ChieftainY2k commented 4 years ago

I'm using the newest Raspbian Buster with the latest apt-get updates.

thanks, just wondering if you are using latest version of the Raspbian OS?

ChieftainY2k commented 4 years ago

May be unrelated but sometimes this appears in the /var/log/kern.log (machinery in docker container)
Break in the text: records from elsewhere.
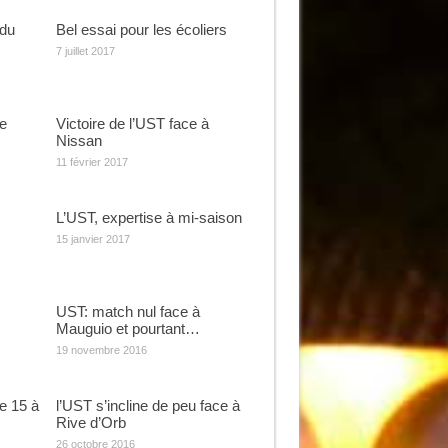
 du
Bel essai pour les écoliers
7 juillet 2017
e
Victoire de l’UST face à
Nissan
11 février 2017
L’UST, expertise à mi-saison
15 janvier 2017
UST: match nul face à
Mauguio et pourtant…
19 novembre 2016
re 15 à
l’UST s’incline de peu face à
Rive d’Orb
26 octobre 2016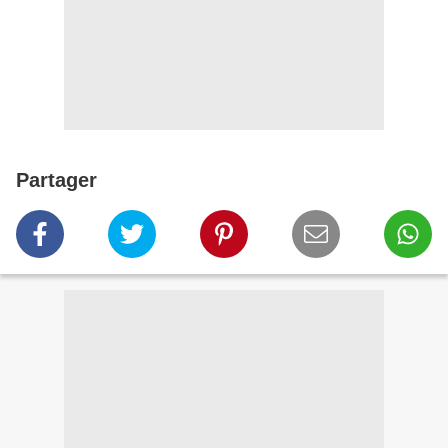
Partager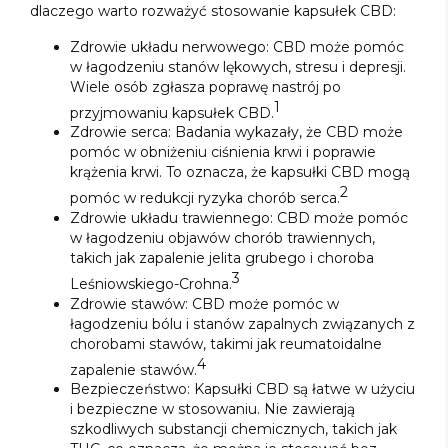
dlaczego warto rozważyć stosowanie kapsułek CBD:
Zdrowie układu nerwowego: CBD może pomóc
w łagodzeniu stanów lękowych, stresu i depresji.
Wiele osób zgłasza poprawę nastrój po
1
przyjmowaniu kapsułek CBD.
Zdrowie serca: Badania wykazały, że CBD może
pomóc w obniżeniu ciśnienia krwi i poprawie
krążenia krwi. To oznacza, że kapsułki CBD mogą
2
pomóc w redukcji ryzyka chorób serca.
Zdrowie układu trawiennego: CBD może pomóc
w łagodzeniu objawów chorób trawiennych,
takich jak zapalenie jelita grubego i choroba
3
Leśniowskiego-Crohna.
Zdrowie stawów: CBD może pomóc w
łagodzeniu bólu i stanów zapalnych związanych z
chorobami stawów, takimi jak reumatoidalne
4
zapalenie stawów.
Bezpieczeństwo: Kapsułki CBD są łatwe w użyciu
i bezpieczne w stosowaniu. Nie zawierają
szkodliwych substancji chemicznych, takich jak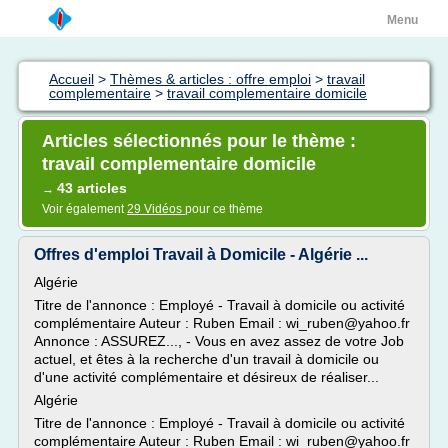
Menu
Accueil
>
Thèmes & articles : offre emploi
>
travail
complementaire
>
travail complementaire domicile
Articles sélectionnés pour le thème :
travail complementaire domicile
43 articles
→
Voir également
29 Vidéos
pour ce thème
Offres d'emploi Travail à Domicile - Algérie ...
Algérie
Titre de l'annonce : Employé - Travail à domicile ou activité
complémentaire Auteur : Ruben Email : wi_ruben@yahoo.fr
Annonce : ASSUREZ..., - Vous en avez assez de votre Job
actuel, et êtes à la recherche d'un travail à domicile ou
d'une activité complémentaire et désireux de réaliser...
Algérie
Titre de l'annonce : Employé - Travail à domicile ou activité
complémentaire Auteur : Ruben Email : wi_ruben@yahoo.fr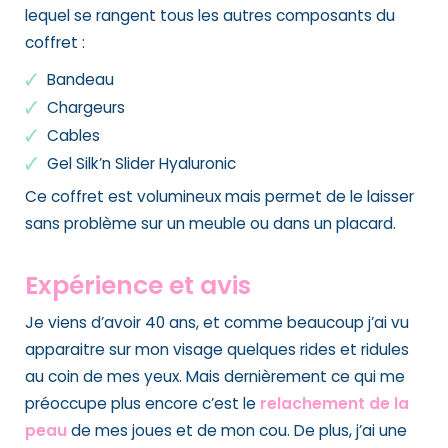
lequel se rangent tous les autres composants du
coffret :
Bandeau
Chargeurs
Cables
Gel Silk’n Slider Hyaluronic
Ce coffret est volumineux mais permet de le laisser
sans problème sur un meuble ou dans un placard.
Expérience et avis
Je viens d’avoir 40 ans, et comme beaucoup j’ai vu
apparaitre sur mon visage quelques rides et ridules
au coin de mes yeux. Mais dernièrement ce qui me
préoccupe plus encore c’est le
relachement de la
peau
de mes joues et de mon cou. De plus, j’ai une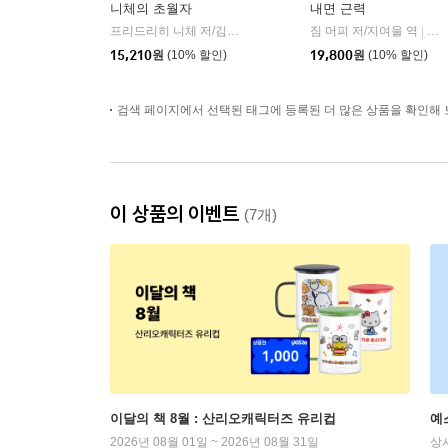
니체의 초월자
내면 근력
프리드리히 니체 저/김철 편역
히읏
짐 머피 저/지여울 역
윌북(
|
|
15,210
원
(10% 할인)
19,800
원
(10% 할인)
검색 페이지에서 선택된 태그에 등록된 더 많은 상품을 확인해 
이 상품의 이벤트
(7개)
이달의 책 8월 : 산리오캐릭터즈 유리컵
예
2026년 08월 01일 ~ 2026년 08월 31일
상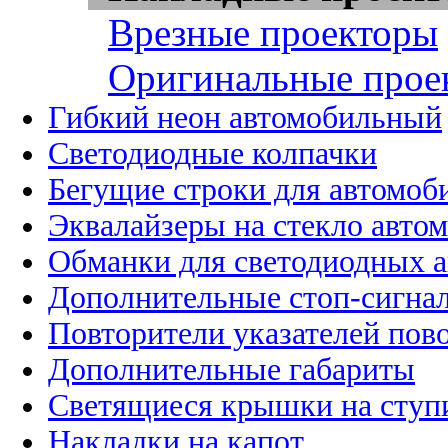
Врезные проекторы
Оригинальные прое
Гибкий неон автомобильный
Светодиодные колпачки
Бегущие строки для автомоб
Эквалайзеры на стекло авто
Обманки для светодиодных 
Дополнительные стоп-сигна
Повторители указателей пов
Дополнительные габариты
Светящиеся крышки на ступ
Накладки на капот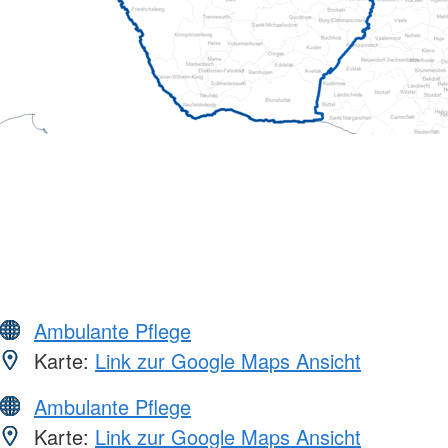
Ambulante Pflege
Karte:
Link zur Google Maps Ansicht
Ambulante Pflege
Karte:
Link zur Google Maps Ansicht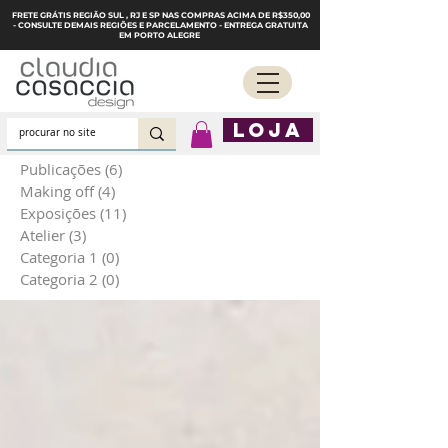
FRETE GRÁTIS REGIÃO SUL , RJ E SP NAS COMPRAS ACIMA DE R$350,00
- CONSULTE DEMAIS REGIÕES E PARCELAMENTO - ENTREGA GRATUITA
EM PORTO ALEGRE
LOJA
Publicações
(6)
6 posts
Making off
(4)
4 posts
Exposições
(11)
11 posts
Atelier
(3)
3 posts
Categoria 1
(0)
0 post
Categoria 2
(0)
0 post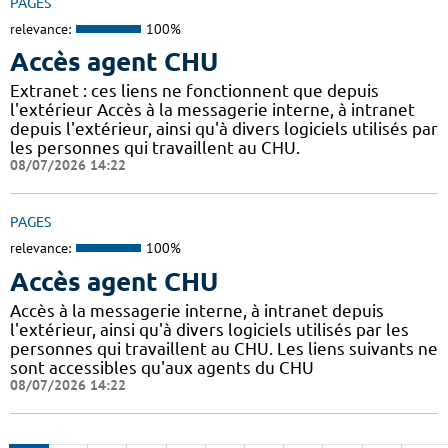
PAGES
relevance:
100%
Accès agent CHU
Extranet : ces liens ne fonctionnent que depuis
l'extérieur Accès à la messagerie interne, à intranet
depuis l'extérieur, ainsi qu'à divers logiciels utilisés par
les personnes qui travaillent au CHU.
08/07/2026 14:22
PAGES
relevance:
100%
Accès agent CHU
Accès à la messagerie interne, à intranet depuis
l'extérieur, ainsi qu'à divers logiciels utilisés par les
personnes qui travaillent au CHU. Les liens suivants ne
sont accessibles qu'aux agents du CHU
08/07/2026 14:22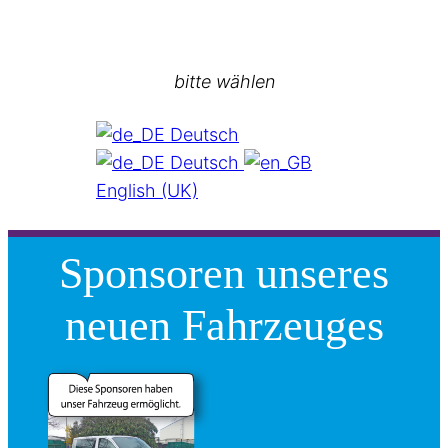
bitte wählen
Deutsch
Deutsch
English (UK)
Sponsoren unseres
neuen Fahrzeuges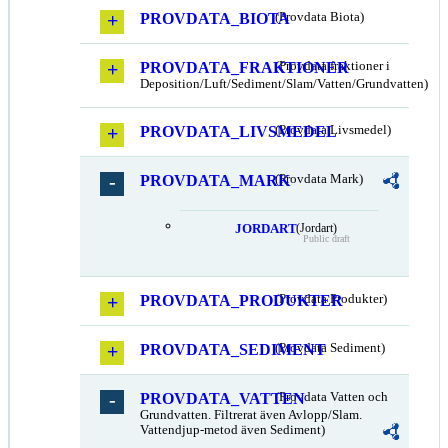
PROVDATA_BIOTA
(Provdata Biota)
PROVDATA_FRAKTIONER
(Provdata fraktioner i
Deposition/Luft/Sediment/Slam/Vatten/Grundvatten)
PROVDATA_LIVSMEDEL
(Provdata Livsmedel)
PROVDATA_MARK
(Provdata Mark)
JORDART
(Jordart)
Public draft
PROVDATA_PRODUKTER
(Provdata Produkter)
PROVDATA_SEDIMENT
(Provdata Sediment)
PROVDATA_VATTEN
(Provdata Vatten och
Grundvatten. Filtrerat även Avlopp/Slam.
Vattendjup-metod även Sediment)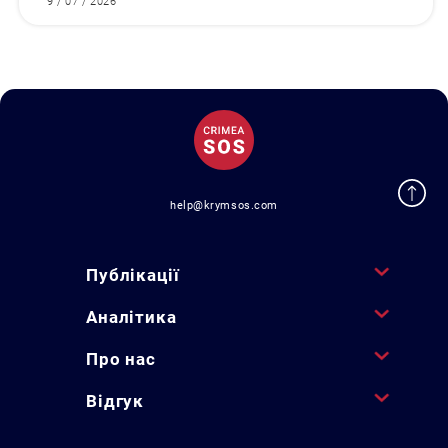
9 / 07 / 2026
help@krymsos.com
Публікації
Аналітика
Про нас
Відгук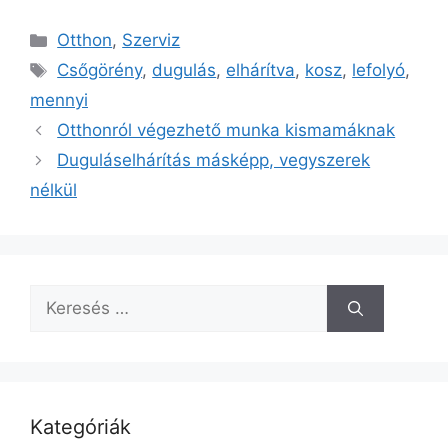
Kategória
Otthon
,
Szerviz
Címkék
Csőgörény
,
dugulás
,
elhárítva
,
kosz
,
lefolyó
,
mennyi
Otthonról végezhető munka kismamáknak
Duguláselhárítás másképp, vegyszerek
nélkül
Keresés:
Kategóriák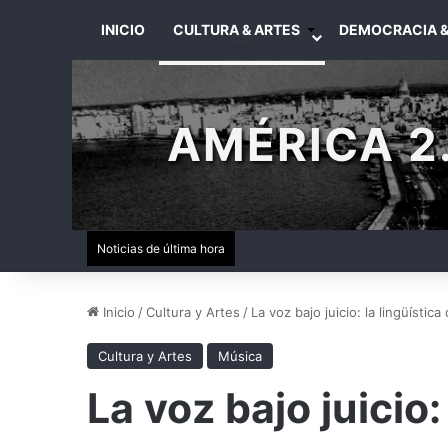
INICIO
CULTURA & ARTES
DEMOCRACIA &
AMÉRICA 2.
Noticias de última hora
Inicio
/
Cultura y Artes
/
La voz bajo juicio: la lingüísti
Cultura y Artes
Música
La voz bajo juicio: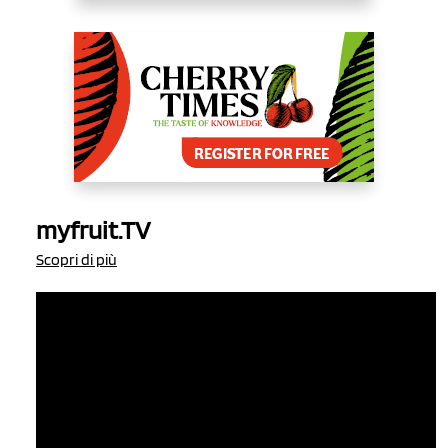
myfruit.TV
Scopri di più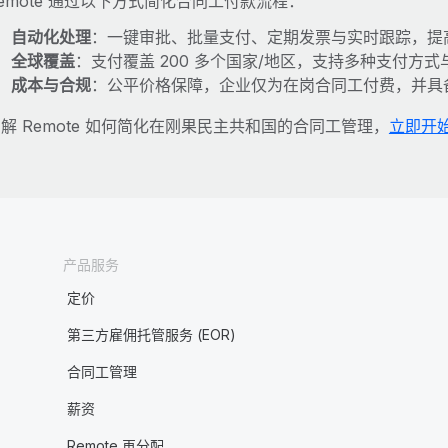
emote 通过以下方式简化合同工付款流程：
自动化处理
：一键审批、批量支付、定期发票与实时跟踪，提
全球覆盖
：支付覆盖 200 多个国家/地区，支持多种支付方
成本与合规
：公平价格保障，企业仅为在岗合同工付费，并具
解 Remote 如何简化在刚果民主共和国的合同工管理，
立即开
产品服务
定价
第三方雇佣托管服务 (EOR)
合同工管理
薪资
Remote 再分配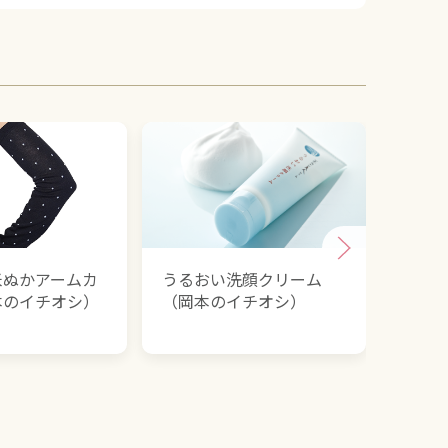
米ぬかアームカ
うるおい洗顔クリーム
NS-
本のイチオシ）
（岡本のイチオシ）
美容
シ）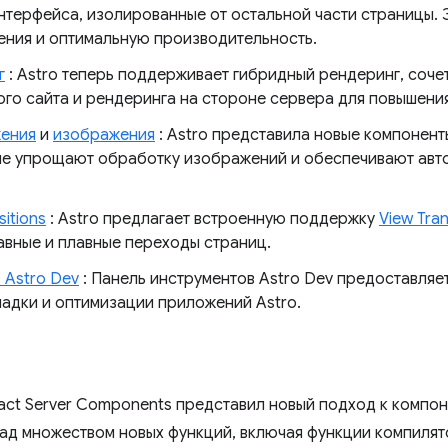
нтерфейса, изолированные от остальной части страницы. 
ния и оптимальную производительность.
г
: Astro теперь поддерживает гибридный рендеринг, соч
ого сайта и рендеринга на стороне сервера для повышения
ения
и
изображения
: Astro представила новые компонен
ые упрощают обработку изображений и обеспечивают авт
itions
: Astro предлагает встроенную поддержку
View Tran
вные и плавные переходы страниц.
 Astro Dev
: Панель инструментов Astro Dev предоставля
ладки и оптимизации приложений Astro.
ct Server Components представил новый подход к компоне
ад множеством новых функций, включая функции компилят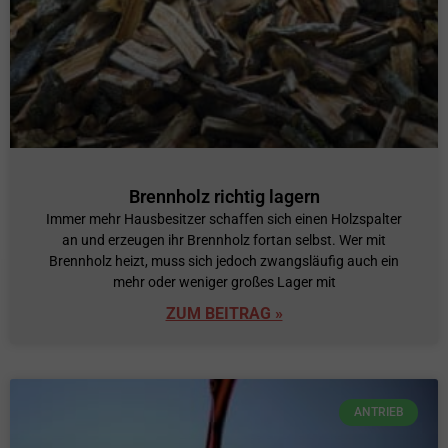
Brennholz richtig lagern
Immer mehr Hausbesitzer schaffen sich einen Holzspalter
an und erzeugen ihr Brennholz fortan selbst. Wer mit
Brennholz heizt, muss sich jedoch zwangsläufig auch ein
mehr oder weniger großes Lager mit
ZUM BEITRAG »
ANTRIEB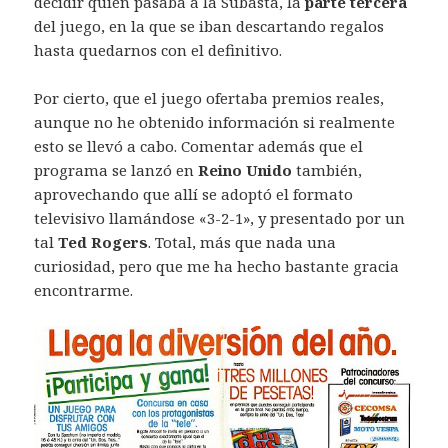
decidir quién pasaba a la Subasta, la
parte tercera
del juego, en la que se iban descartando regalos
hasta quedarnos con el definitivo.
Por cierto, que el juego ofertaba premios reales,
aunque no he obtenido información si realmente
esto se llevó a cabo. Comentar además que el
programa se lanzó en
Reino Unido
también,
aprovechando que allí se adoptó el formato
televisivo llamándose «3-2-1», y presentado por un
tal
Ted Rogers
. Total, más que nada una
curiosidad, pero que me ha hecho bastante gracia
encontrarme.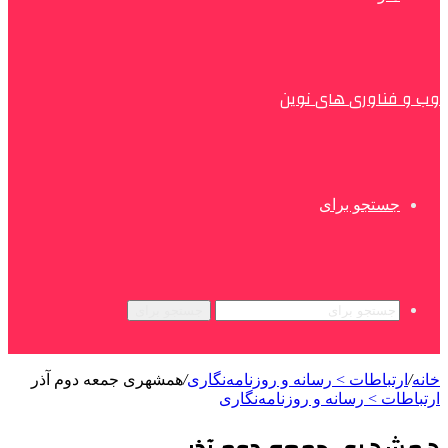
وب و فناوری های نوین
جستجو برای
جستجو برای
خانه
/
ارتباطات > رسانه و روزنامه‌نگاری
/
همشهری جمعه دوم آذر
ارتباطات > رسانه و روزنامه‌نگاری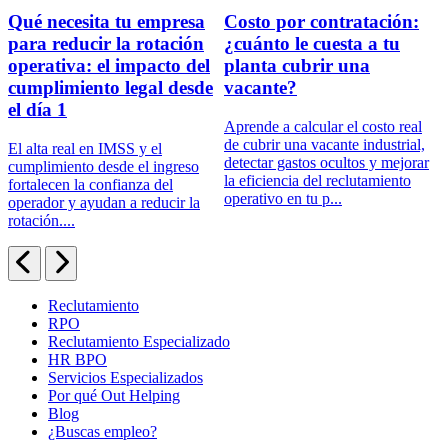
e
Qué necesita tu empresa
Costo por contratación:
para reducir la rotación
¿cuánto le cuesta a tu
operativa: el impacto del
planta cubrir una
cumplimiento legal desde
vacante?
el día 1
Aprende a calcular el costo real
S
d
de cubrir una vacante industrial,
o
El alta real en IMSS y el
detectar gastos ocultos y mejorar
p
cumplimiento desde el ingreso
la eficiencia del reclutamiento
q
fortalecen la confianza del
operativo en tu p...
H
operador y ayudan a reducir la
rotación....
Reclutamiento
RPO
Reclutamiento Especializado
HR BPO
Servicios Especializados
Por qué Out Helping
Blog
¿Buscas empleo?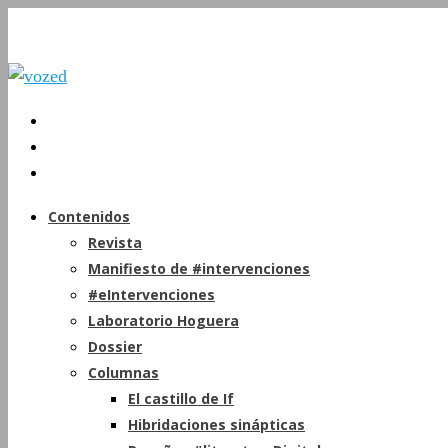
Contenidos
Revista
Manifiesto de #intervenciones
#eIntervenciones
Laboratorio Hoguera
Dossier
Columnas
El castillo de If
Hibridaciones sinápticas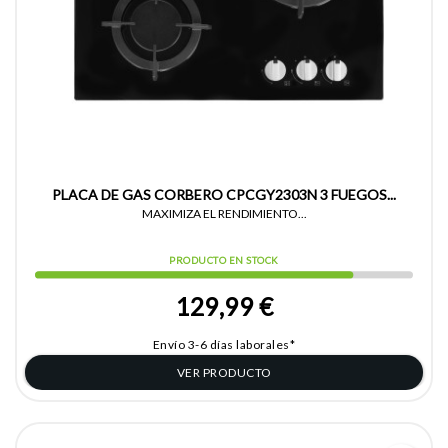
PLACA DE GAS CORBERO CPCGY2303N 3 FUEGOS...
MAXIMIZA EL RENDIMIENTO...
PRODUCTO EN STOCK
129,99 €
Envío 3-6 días laborales*
VER PRODUCTO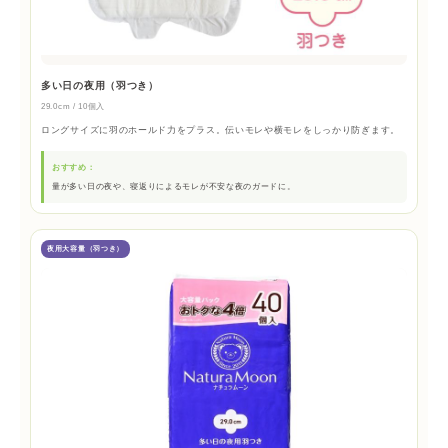
多い日の夜用（羽つき）
29.0cm / 10個入
ロングサイズに羽のホールド力をプラス。伝いモレや横モレをしっかり防ぎます。
おすすめ：
量が多い日の夜や、寝返りによるモレが不安な夜のガードに。
夜用大容量（羽つき）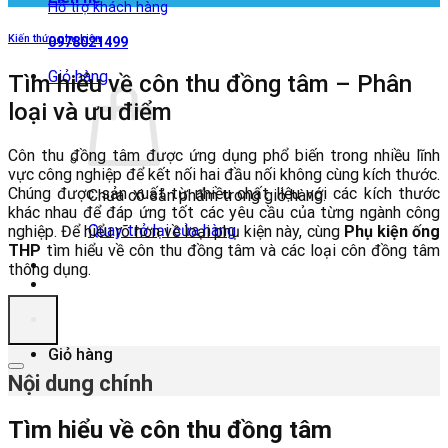
Hỗ trợ khách hàng
Kiến thức phụ kiện
0978021499
Giỏ hàng
Tìm hiểu về côn thu đồng tâm – Phân
loại và ưu điểm
Côn thu đồng tâm được ứng dụng phổ biến trong nhiều lĩnh
vực công nghiệp để kết nối hai đầu nối không cùng kích thước.
Chúng được sản xuất từ nhiều chất liệu với các kích thước
Chưa có sản phẩm trong giỏ hàng.
khác nhau để đáp ứng tốt các yêu cầu của từng ngành công
Quay trở lại cửa hàng
nghiệp. Để hiểu rõ hơn về loại phụ kiện này, cùng
Phụ kiện ống
THP
tìm hiểu về côn thu đồng tâm và các loại côn đồng tâm
thông dụng.
Giỏ hàng
Nội dung chính
Tìm hiểu về côn thu đồng tâm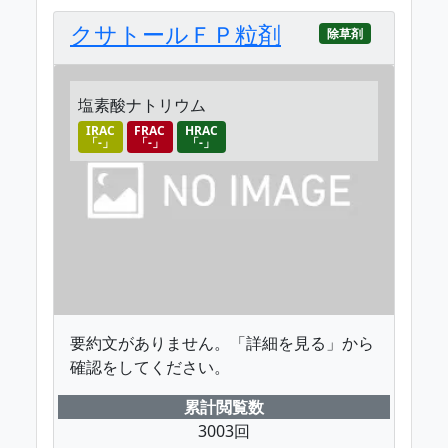
クサトールＦＰ粒剤
除草剤
塩素酸ナトリウム
IRAC
FRAC
HRAC
「-」
「-」
「-」
要約文がありません。「詳細を見る」から
確認をしてください。
累計閲覧数
3003回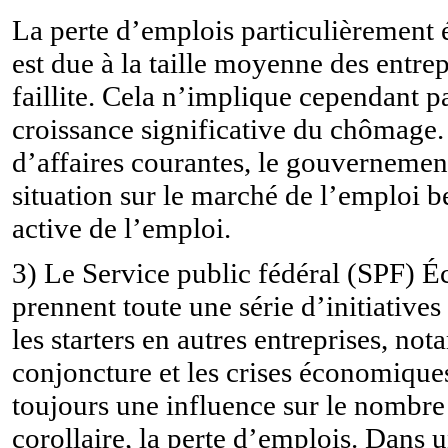
La perte d’emplois particulièrement 
est due à la taille moyenne des entrep
faillite. Cela n’implique cependant 
croissance significative du chômage
d’affaires courantes, le gouvernement 
situation sur le marché de l’emploi b
active de l’emploi.
3)
Le Service public fédéral (SPF) É
prennent toute une série d’initiatives
les starters en autres entreprises, n
conjoncture et les crises économiques
toujours une influence sur le nombre d
corollaire, la perte d’emplois. Dans u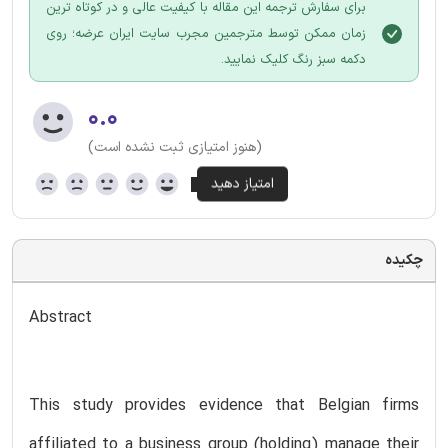
برای سفارش ترجمه این مقاله با کیفیت عالی و در کوتاه ترین
زمان ممکن توسط مترجمین مجرب سایت ایران عرضه؛ روی
دکمه سبز رنگ کلیک نمایید.
۰.۰
(هنوز امتیازی ثبت نشده است)
چکیده
Abstract
This study provides evidence that Belgian firms
affiliated to a business group (holding) manage their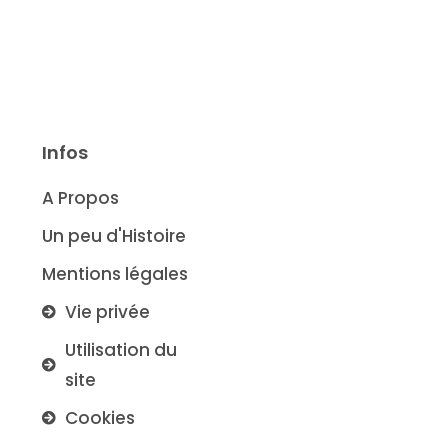
Infos
A Propos
Un peu d'Histoire
Mentions légales
Vie privée
Utilisation du
site
Cookies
Apr 21 15:15:14 raspberry4 kernel: [ 7739.571559] INFO: task kerberosio:16407 blocked for more than 120 seconds.
Apr 21 15:15:14 raspberry4 kernel: [ 7739.571570] "echo 0 > /proc/sys/kernel/hung_task_timeout_secs" disables this message.
Apr 21 15:15:14 raspberry4 kernel: [ 7739.571575] kerberosio      D    0 16407   2501 0x00000004
Apr 21 15:15:14 raspberry4 kernel: [ 7739.571606] [<c09c95cc>] (schedule) from [<c09cd5b4>] (schedule_timeout+0x200/0x428)
Apr 21 15:15:14 raspberry4 kernel: [ 7739.571622] [<c09cbb48>] (__down) from [<c0278cd0>] (down+0x54/0x68)
Apr 21 15:15:14 raspberry4 kernel: [ 7739.571643] [<c086d590>] (vchiq_release) from [<c03d66fc>] (__fput+0xa4/0x1e8)
Apr 21 15:15:14 raspberry4 kernel: [ 7739.571661] [<c03d68b0>] (____fput) from [<c02426dc>] (task_work_run+0xbc/0xe0)
Apr 21 15:15:14 raspberry4 kernel: [ 7739.571679] [<c0226bd0>] (do_exit) from [<c0227434>] (do_group_exit+0x4c/0xe4)
Apr 21 15:15:14 raspberry4 kernel: [ 7739.571695] [<c0233780>] (get_signal) from [<c020ca1c>] (do_signal+0x364/0x474)
Apr 21 15:15:14 raspberry4 kernel: [ 7739.571709] [<c020cd38>] (do_work_pending) from [<c0201034>] (slow_work_pending+0xc/0x20)
Apr 21 15:15:14 raspberry4 kernel: [ 7739.571718] ffa0:                                     aa434b40 00000000 00000002 00000000
Apr 21 15:15:14 raspberry4 kernel: [ 7739.571724] ffc0: 00000018 00000000 00000000 000000a2 03b7a338 b0680860 aa434ca8 b06808d8
Apr 21 15:15:14 raspberry4 kernel: [ 7739.571729] ffe0: 00000000 aa434b38 00000000 b633b030 80000010 aa434b40
Apr 21 15:15:14 raspberry4 kernel: [ 7739.571736] INFO: task kworker/2:1:14577 blocked for more than 120 seconds.